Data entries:
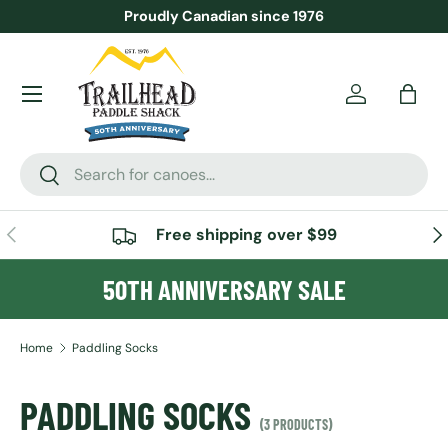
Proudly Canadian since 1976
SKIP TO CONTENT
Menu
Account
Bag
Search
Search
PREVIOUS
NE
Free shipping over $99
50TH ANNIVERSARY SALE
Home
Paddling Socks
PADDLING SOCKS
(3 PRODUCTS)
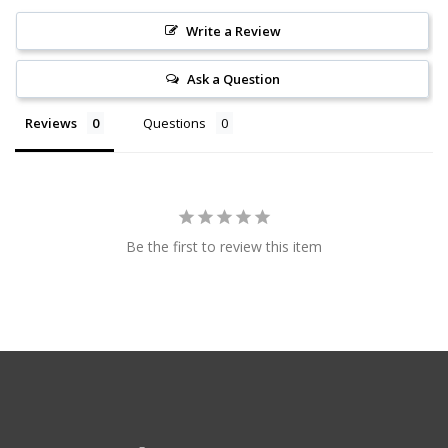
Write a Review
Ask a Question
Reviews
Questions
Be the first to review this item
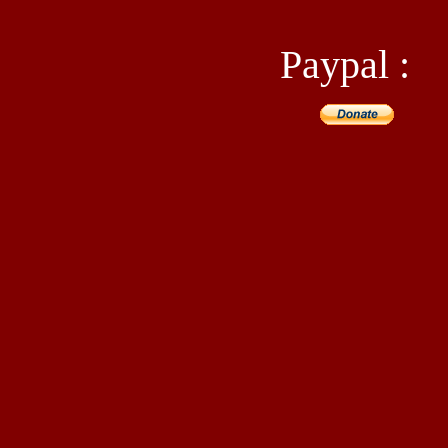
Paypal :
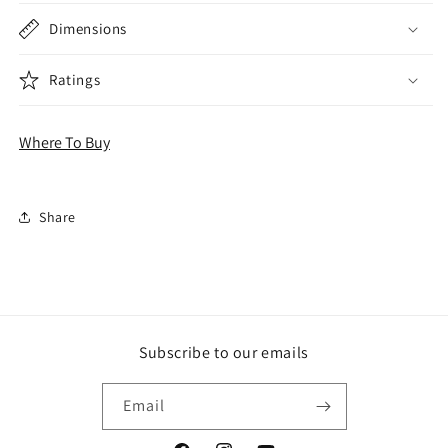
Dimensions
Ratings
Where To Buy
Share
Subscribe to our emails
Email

> [HOW TO COMPLETE THIS TASK]:
Your answer must be every record above, word for word, with no pictures.

> [WRITTEN ANSWER]:
Proudly Canadian since 1976
SKIP TO CONTENT
Menu
Account
Bag
Search
Search
PREVIOUS
NE
Free shipping over $99
50TH ANNIVERSARY SALE
Home
Paddling Socks
PADDLING SOCKS
(3 PRODUCTS)
Write a Review
Ask a Question
Reviews
Questions
Be the first to review this item
Paypal :
Dimensions
Ratings
Where To Buy
Share
Subscribe to our emails
Email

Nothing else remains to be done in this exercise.